→ Task objective: Within the material below, find each line bearing the word "experience" and present it.

→ Source data:
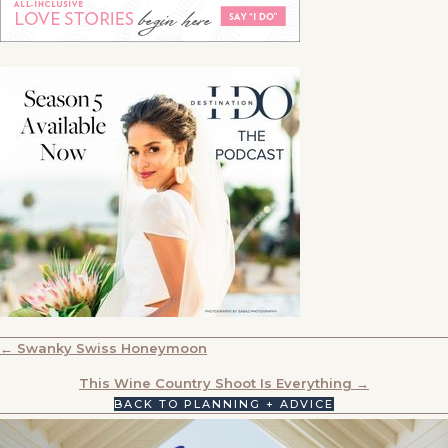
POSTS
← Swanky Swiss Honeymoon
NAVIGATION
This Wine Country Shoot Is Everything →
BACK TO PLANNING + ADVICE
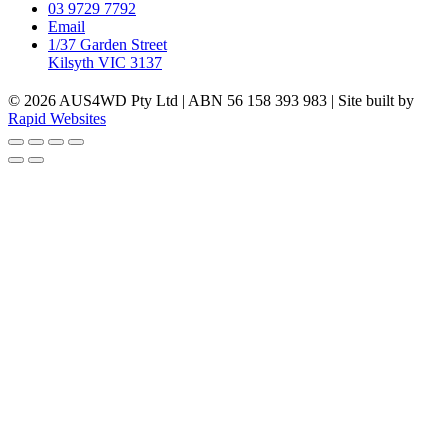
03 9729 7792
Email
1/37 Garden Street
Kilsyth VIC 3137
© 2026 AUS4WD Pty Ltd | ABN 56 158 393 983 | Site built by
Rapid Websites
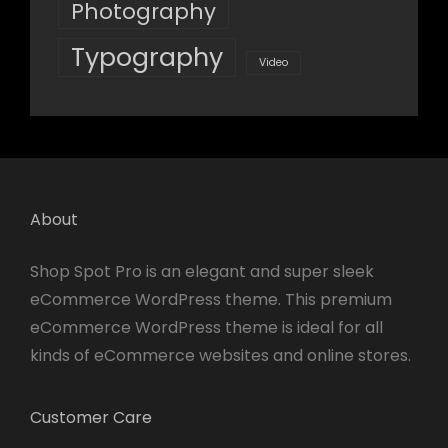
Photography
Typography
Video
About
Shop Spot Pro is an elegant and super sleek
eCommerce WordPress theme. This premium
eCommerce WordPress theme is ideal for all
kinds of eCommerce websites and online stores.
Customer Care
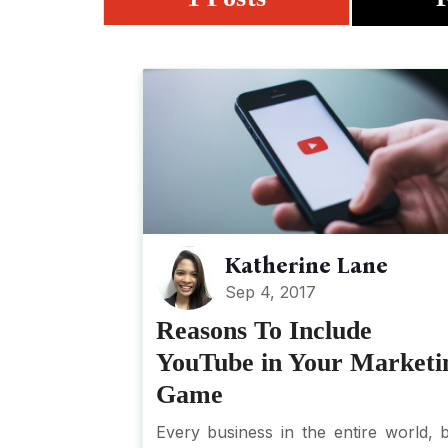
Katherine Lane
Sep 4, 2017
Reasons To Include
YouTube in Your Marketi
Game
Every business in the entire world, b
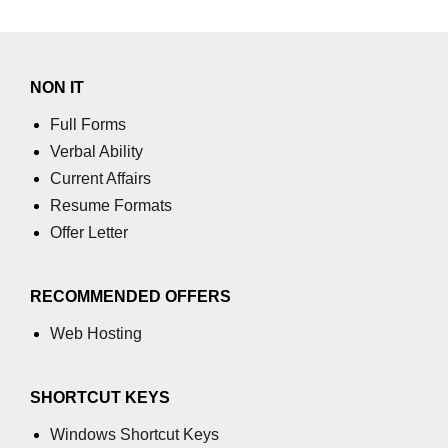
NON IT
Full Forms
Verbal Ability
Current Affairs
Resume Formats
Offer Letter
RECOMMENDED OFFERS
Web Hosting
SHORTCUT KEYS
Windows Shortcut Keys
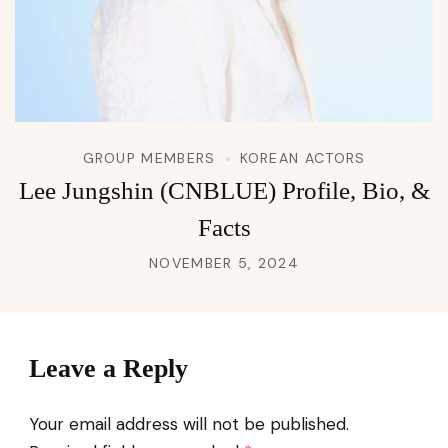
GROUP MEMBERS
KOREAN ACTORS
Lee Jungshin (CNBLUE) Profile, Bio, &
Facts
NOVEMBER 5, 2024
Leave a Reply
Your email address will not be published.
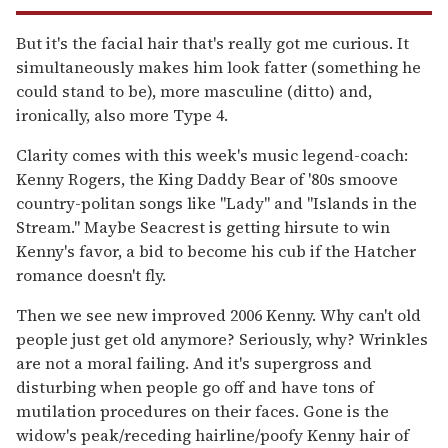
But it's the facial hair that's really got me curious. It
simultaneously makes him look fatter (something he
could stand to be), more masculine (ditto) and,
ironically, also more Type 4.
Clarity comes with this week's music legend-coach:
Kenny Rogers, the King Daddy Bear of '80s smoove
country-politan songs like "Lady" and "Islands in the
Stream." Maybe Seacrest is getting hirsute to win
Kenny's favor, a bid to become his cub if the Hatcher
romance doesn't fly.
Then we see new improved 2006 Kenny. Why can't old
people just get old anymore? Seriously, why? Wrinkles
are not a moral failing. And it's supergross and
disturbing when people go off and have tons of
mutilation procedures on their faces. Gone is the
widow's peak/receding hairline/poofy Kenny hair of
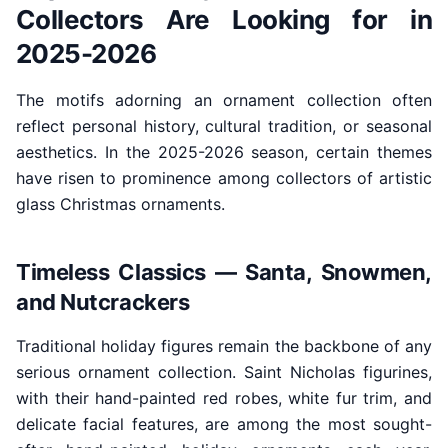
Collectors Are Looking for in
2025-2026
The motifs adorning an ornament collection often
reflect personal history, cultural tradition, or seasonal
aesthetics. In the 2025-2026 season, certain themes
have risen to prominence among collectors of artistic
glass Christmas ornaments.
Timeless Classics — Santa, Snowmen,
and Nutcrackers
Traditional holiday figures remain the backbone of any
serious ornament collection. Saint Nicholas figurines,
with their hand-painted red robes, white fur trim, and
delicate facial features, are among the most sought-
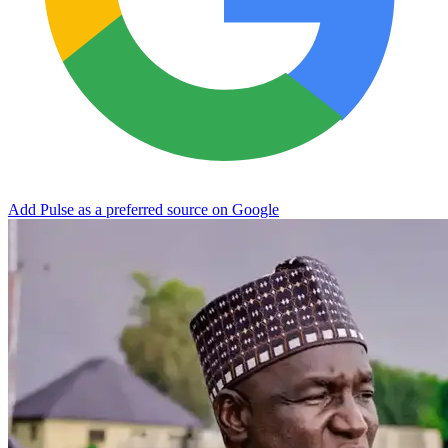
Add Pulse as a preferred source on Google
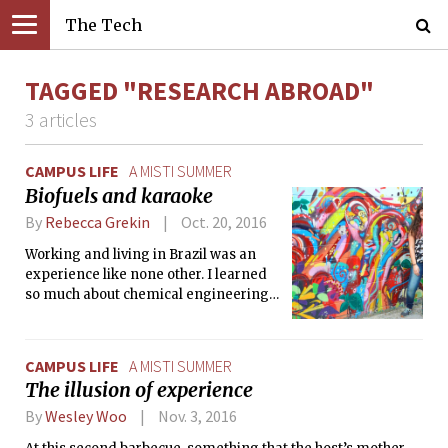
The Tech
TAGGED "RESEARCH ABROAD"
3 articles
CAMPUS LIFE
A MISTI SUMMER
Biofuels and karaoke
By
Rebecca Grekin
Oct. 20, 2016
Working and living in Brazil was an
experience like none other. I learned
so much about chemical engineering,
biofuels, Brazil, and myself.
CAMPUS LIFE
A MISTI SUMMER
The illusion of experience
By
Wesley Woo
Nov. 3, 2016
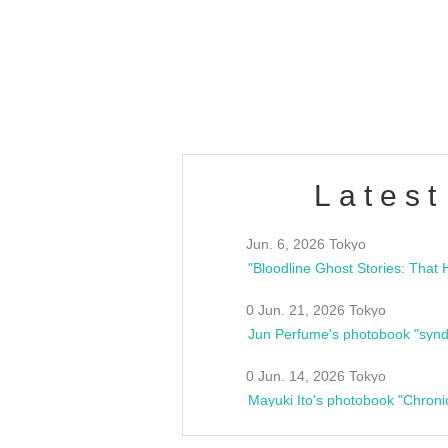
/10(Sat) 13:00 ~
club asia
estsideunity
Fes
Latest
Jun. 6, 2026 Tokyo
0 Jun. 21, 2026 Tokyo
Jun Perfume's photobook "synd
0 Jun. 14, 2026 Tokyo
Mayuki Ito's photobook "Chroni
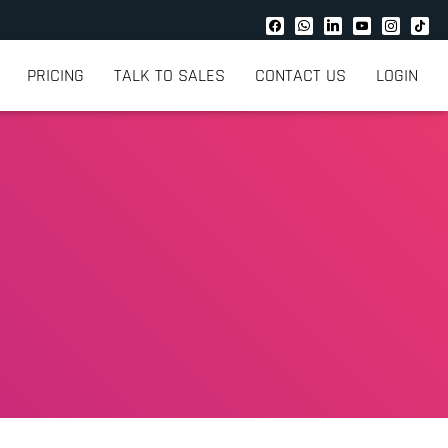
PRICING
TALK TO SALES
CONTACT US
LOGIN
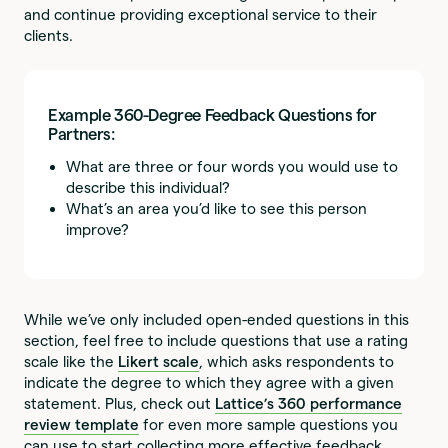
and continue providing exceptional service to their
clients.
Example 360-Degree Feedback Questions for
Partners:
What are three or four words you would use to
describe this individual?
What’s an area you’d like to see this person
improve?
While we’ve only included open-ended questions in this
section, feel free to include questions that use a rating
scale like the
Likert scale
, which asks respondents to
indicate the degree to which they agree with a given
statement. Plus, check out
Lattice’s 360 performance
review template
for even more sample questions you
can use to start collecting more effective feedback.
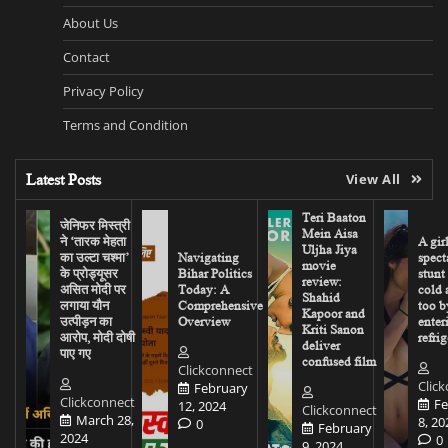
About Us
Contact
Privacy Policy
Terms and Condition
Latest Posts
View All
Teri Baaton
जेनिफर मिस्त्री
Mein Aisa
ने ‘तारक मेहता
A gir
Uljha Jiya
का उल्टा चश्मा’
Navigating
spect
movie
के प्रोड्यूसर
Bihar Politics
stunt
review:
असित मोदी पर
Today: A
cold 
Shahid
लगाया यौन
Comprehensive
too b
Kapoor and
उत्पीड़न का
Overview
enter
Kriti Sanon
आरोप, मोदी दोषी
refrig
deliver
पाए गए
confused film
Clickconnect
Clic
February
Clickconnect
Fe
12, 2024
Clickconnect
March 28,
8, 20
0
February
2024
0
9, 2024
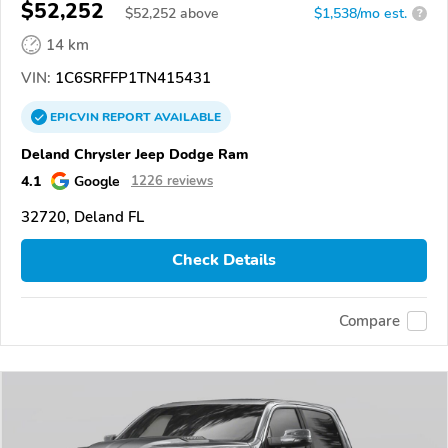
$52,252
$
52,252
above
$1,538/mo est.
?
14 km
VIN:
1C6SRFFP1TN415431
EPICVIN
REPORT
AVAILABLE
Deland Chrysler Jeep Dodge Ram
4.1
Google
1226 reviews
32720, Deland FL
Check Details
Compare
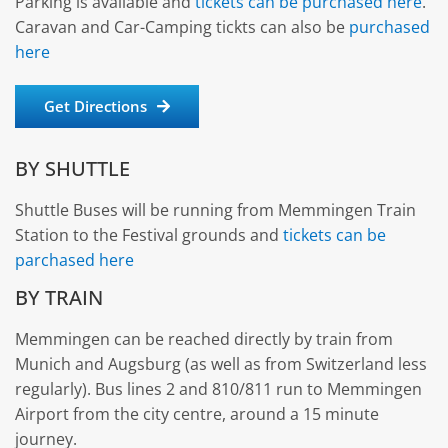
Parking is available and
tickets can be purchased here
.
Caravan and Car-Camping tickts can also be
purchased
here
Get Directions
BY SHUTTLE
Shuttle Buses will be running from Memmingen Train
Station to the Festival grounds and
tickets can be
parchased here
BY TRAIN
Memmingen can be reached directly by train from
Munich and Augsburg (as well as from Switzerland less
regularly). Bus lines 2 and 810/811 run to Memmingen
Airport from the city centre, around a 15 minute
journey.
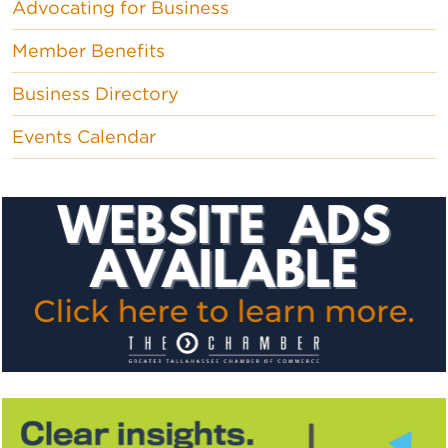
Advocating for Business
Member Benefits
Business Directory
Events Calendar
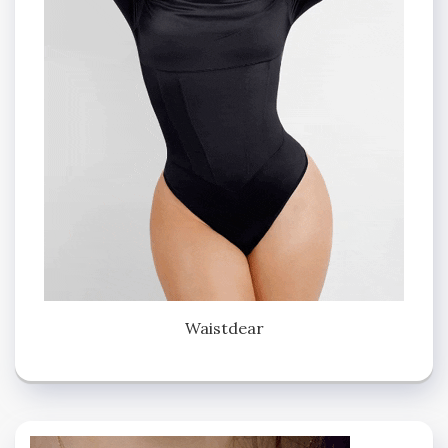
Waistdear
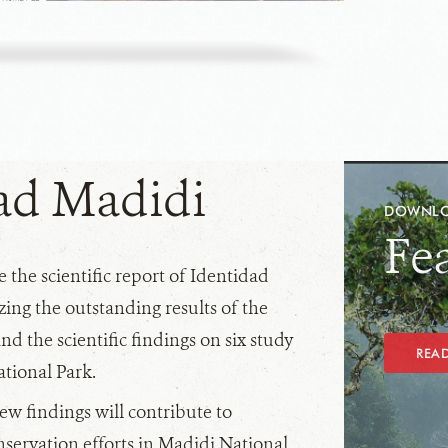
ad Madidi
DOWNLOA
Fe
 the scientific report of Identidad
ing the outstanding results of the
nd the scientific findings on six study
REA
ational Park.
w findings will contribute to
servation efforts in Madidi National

→ Problem solution:
experience like none other. I learned
The illusion of experience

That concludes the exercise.